━━━━━ DATA EXTRACT ━━━━━

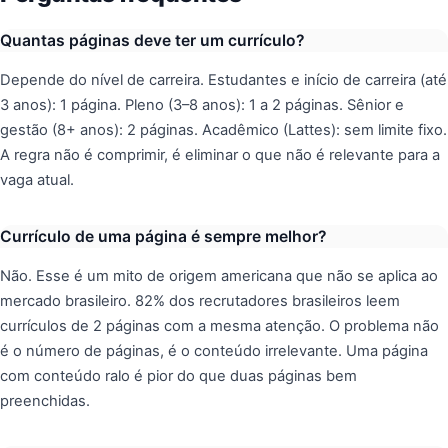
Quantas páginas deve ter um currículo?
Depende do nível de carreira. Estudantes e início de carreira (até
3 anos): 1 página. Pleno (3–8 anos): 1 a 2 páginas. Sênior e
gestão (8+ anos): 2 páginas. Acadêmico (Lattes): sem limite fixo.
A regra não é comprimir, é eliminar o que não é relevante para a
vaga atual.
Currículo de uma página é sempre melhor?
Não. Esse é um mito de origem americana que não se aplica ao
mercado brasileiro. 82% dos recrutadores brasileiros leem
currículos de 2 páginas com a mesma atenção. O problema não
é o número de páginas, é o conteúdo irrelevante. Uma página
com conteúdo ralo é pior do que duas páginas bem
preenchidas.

━━━━━
━━━━━ DATA EXTRACT ━━━━━

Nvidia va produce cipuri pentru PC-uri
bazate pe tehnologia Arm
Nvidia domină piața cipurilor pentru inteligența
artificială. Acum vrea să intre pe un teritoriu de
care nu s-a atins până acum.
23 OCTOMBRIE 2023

━━━━━
━━━━━ DATA EXTRACT ━━━━━

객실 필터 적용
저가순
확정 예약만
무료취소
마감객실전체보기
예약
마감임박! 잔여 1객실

━━━━━

**ACTION ITEM:**
Work through the records above. Copy every line with the string "páginas".

**EXERCISE ANSWER:**
Quantas páginas deve ter um currículo?
3 anos): 1 página. Pleno (3–8 anos): 1 a 2 páginas. Sênior e
gestão (8+ anos): 2 páginas. Acadêmico (Lattes): sem limite fixo.
currículos de 2 páginas com a mesma atenção. O problema não
é o número de páginas, é o conteúdo irrelevante. Uma página
com conteúdo ralo é pior do que duas páginas bem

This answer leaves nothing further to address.